I was trying to remember which Bible character God made eat shit. Literally.

As a test to faith, this human was told to eat feces with his food. The plan was originally for the character to eat human feces, but God determined that to be a bit sadistic, so He changed it to cow shit.

What a fun book.

Which character was that? In the Old Testament?

I don’t remember…..

The place I’m going to start hunting is existing contracts, go through the contacts already established. Instead of dropping flyers out of a plane. Go through the Digital Rolodex of business relationships already formed.

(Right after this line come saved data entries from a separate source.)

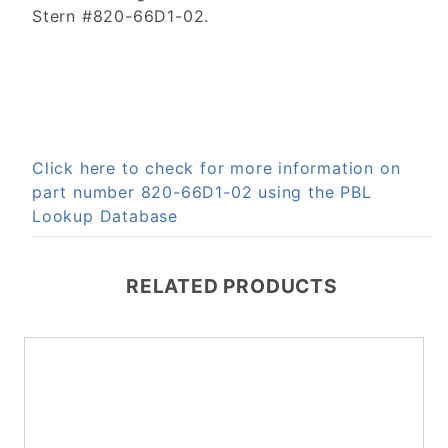
Stern #820-66D1-02.
Click here to check for more information on
part number 820-66D1-02 using the PBL
Lookup Database
RELATED PRODUCTS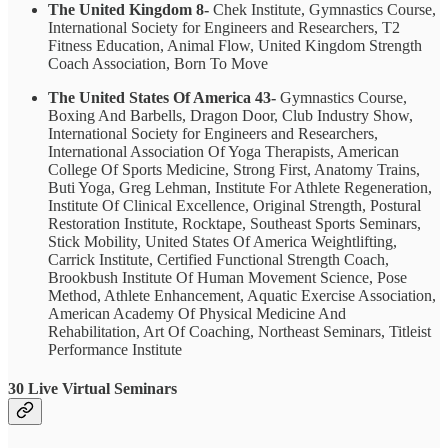
The United Kingdom 8-
Chek Institute, Gymnastics Course,
International Society for Engineers and Researchers, T2
Fitness Education, Animal Flow, United Kingdom Strength
Coach Association, Born To Move
The United States Of America 43-
Gymnastics Course,
Boxing And Barbells, Dragon Door, Club Industry Show,
International Society for Engineers and Researchers,
International Association Of Yoga Therapists, American
College Of Sports Medicine, Strong First, Anatomy Trains,
Buti Yoga, Greg Lehman, Institute For Athlete Regeneration,
Institute Of Clinical Excellence, Original Strength, Postural
Restoration Institute, Rocktape, Southeast Sports Seminars,
Stick Mobility, United States Of America Weightlifting,
Carrick Institute, Certified Functional Strength Coach,
Brookbush Institute Of Human Movement Science, Pose
Method, Athlete Enhancement, Aquatic Exercise Association,
American Academy Of Physical Medicine And
Rehabilitation, Art Of Coaching, Northeast Seminars, Titleist
Performance Institute
30 Live Virtual Seminars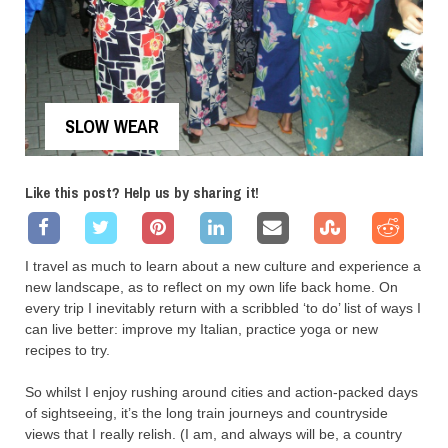
SLOW WEAR
Like this post? Help us by sharing it!
I travel as much to learn about a new culture and experience a
new landscape, as to reflect on my own life back home. On
every trip I inevitably return with a scribbled ‘to do’ list of ways I
can live better: improve my Italian, practice yoga or new
recipes to try.
So whilst I enjoy rushing around cities and action-packed days
of sightseeing, it’s the long train journeys and countryside
views that I really relish. (I am, and always will be, a country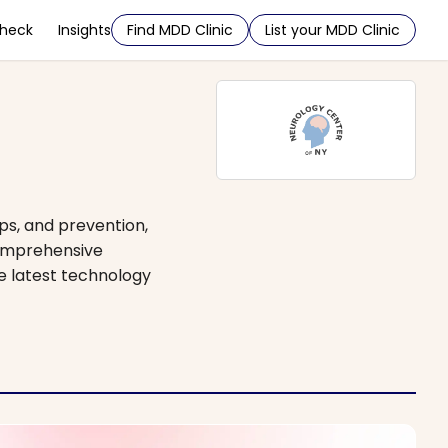
Check
Insights
Find MDD Clinic
List your MDD Clinic
ps, and prevention,
comprehensive
he latest technology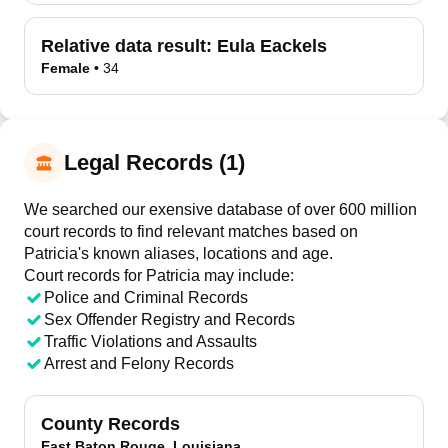
Relative data result:
Eula Eackels
Female
•
34
Legal Records (1)
We searched our exensive database of over 600 million
court records to find relevant matches based on
Patricia's known aliases, locations and age.
Court records for
Patricia
may include:
Police and Criminal Records
Sex Offender Registry and Records
Traffic Violations and Assaults
Arrest and Felony Records
County Records
East Baton Rouge, Louisiana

I will keep it in my mind, “not a beg”

Offer a service, a required service, under the underpinning of honorable transaction. This is not a push, not a press, not a game. I get to remain calm because life continues whether a purchase is made or not.

I’m also going to utilize Grammarly , maybe I’ll apply to the diary. I recognize that my command of language is lacking. You can keep a competent presentation without being a fucking dork. And there’s a level of detachment..

No person could ever guess what goes on behind the surface.I’d assume that most people with real issues develop very strong masks, outward personas.

I’m no different.

I’m nothing like I type.

This cycle is reaching it’s turn. For this current process,I think the worst is behind us, until the next rotation.

Manic depressives can’t take SSRI”s, learned that in the very beginning, it can trigger uhh,, triggers something. A bit of crazy. We’re supposed to take something called “mood stabilizers” , a very different thing and it takes 30 days minimum for psychotropic medication to have affect.

Maybe I could view it as an adventure.

Instead of being sad that it wrecks my creativity, I could understand that I’m playing around with brain chemistry, and I could embrace that and try to think up something new, like my favorite part of street drugs. Drugs in general.

I like the whacky places. No interest in eating shit though. Know where to draw your line with a higher power.

got a week no booze, probably too frequent THC usage,but not terrible. I can do 2. I mean fuck, anyone should be able to knock out a single sober month. Real talk. I get weird around day 9. If this happens to you? it’s probably time to ask yourself some real questions. Without being a drag about it. Logic is logic. Can’t argue or mock it.